Sadece tarihin dilini okuyamayanlar, tüm dünyada ezilenlerin kalbinde yeni bir umut yakan Sovyet savaşçılarının kahramanlığının ve fethedilemeyen ruhunun anlamını anlayamayacaklardır. Ekim’in en büyük zaferleri hala yaşıyor! Ve devrimin en önemli kazanımlarından biri Kızıl Ordu’nun inşasıydı.
Kızıl Ordu her zaman Bolşevizm’in büyük önderleri Lenin ve Troçki’nin isimleriyle birlikte anıldı ve her zaman böyle kalacaktır. Sadece ordunun örgütlenmesi ve geliştirilmesi konusundaki önderliği değil, bizzat bu ordunun kurulması girişimi de Lev Troçki’ye aittir. Bu yönde atılan her belirleyici adımın yorulmaz ilham kaynağıydı. Evrensel zorunlu askerî eğitimi başlatan kararname, Troçki’nin bu organa verdiği rapor temelinde, Sovyetlerin Tüm Rusya Merkez İcra Komitesi tarafından 22 Nisan 1918’de kabul edildi.
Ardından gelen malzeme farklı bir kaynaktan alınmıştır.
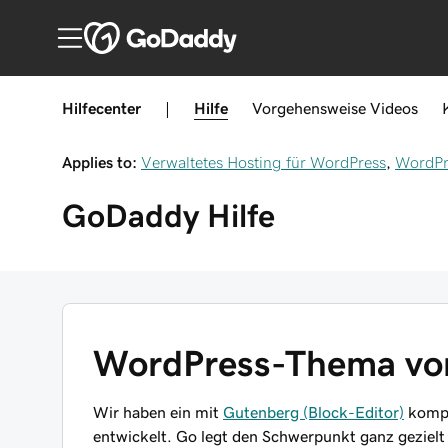
Hilfecenter
|
Hilfe
Vorgehensweise
Videos
Applies to:
Verwaltetes Hosting für WordPress
,
WordPr
GoDaddy
Hilfe
WordPress-Thema vo
Wir haben ein mit
Gutenberg (Block-Editor)
kompa
entwickelt. Go legt den Schwerpunkt ganz gezielt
Mart 1918’de Yüksek Askerî Şura’nın kurulmasından sonraki iki hafta içinde Troçki başkanlığa atandı. Bu organ, Eylül ayında Devrimci Askerî Konsey olarak değiştiğinde başkanlığı sürdürdü.
Troçki’nin adı Kızıl Ordu’nun oluşumu ve ömrüyle ayrılmaz bir şekilde bağlı olduğu için, [Kızıl Ordu – çv] tarihi bastırılmış ya da tahrif edilmiştir. İnşasının büyük dersleri ayaklar altında çiğnendi; Sovyet iktidarının hayatındaki rolü tamamen gizlendi. Marksizm’den hiçbir şey anlamayanlar Kızıl Ordu sorununu tamamen askerî terimlere indirgemekte özgürdür. Bizim için ise SSCB’nin askerî başarıları ayrılmaz bir şekilde sınıf güçleri ve sınıf politikaları ile bağlantılıdır. Kızıl Ordu, Bolşevizmin en büyük siyasi kazanımlarından birini temsil ediyor.
Kızıl Ordu’nun toplumsal rolü
Her ordu gibi, Kızıl Ordu da devletten ayrı ve farklı bir şey değildir; aksine, Sovyet devletinin özünde yer alan yeni ve emsalsiz bir siyasi güç biçimini temsil eder. Kızıl Ordu’nun temel organı olmadan işçi devleti birkaç aydan fazla dayanamazdı. Stalinist yönetim yılları boyunca da ayakta kalamazdı. Bir kere daha, bu tamamen askerî anlamda anlaşılmamalıdır. İşçi devletinin yaşamında ordu, sömürücü bir azınlığın yönettiği bir sınıf toplumunda askerî güçlerin oynadığı rolden niteliksel olarak farklı bir rol oynamaktadır. Burjuva orduları çıplak bir zor ve baskı aracı olarak hizmet eder. Burjuvazinin ideal askeri, düşünmeyen, tartışmayan, itaatkar bir otomattır. Kızıl Ordu ve kızıl asker için ise durum tam tersidir. Lenin’in yaşamı boyunca ve ölümünün ardından uzun bir süre, Kızıl Ordu’nun siyasi ve kültürel bir kurum olarak Bolşevik Parti’den hemen sonra geldiğini belirtmek yeterli. Onun saflarında gençliğin ve ülkenin en taze kesimleri sadece askerî değil, siyasi ve kültürel eğitim de aldı. Dahası, Kızıl Ordu pratikte başından beri ülkenin üretken tesisleriyle bütünleşmiştir. Kızıl askerler, eğitimlerinin bir kısmını savunma ile en yakından bağlantılı olan sanayi işletmelerinde ve dolayısıyla teknolojik olarak en gelişmiş tesislerde aldılar.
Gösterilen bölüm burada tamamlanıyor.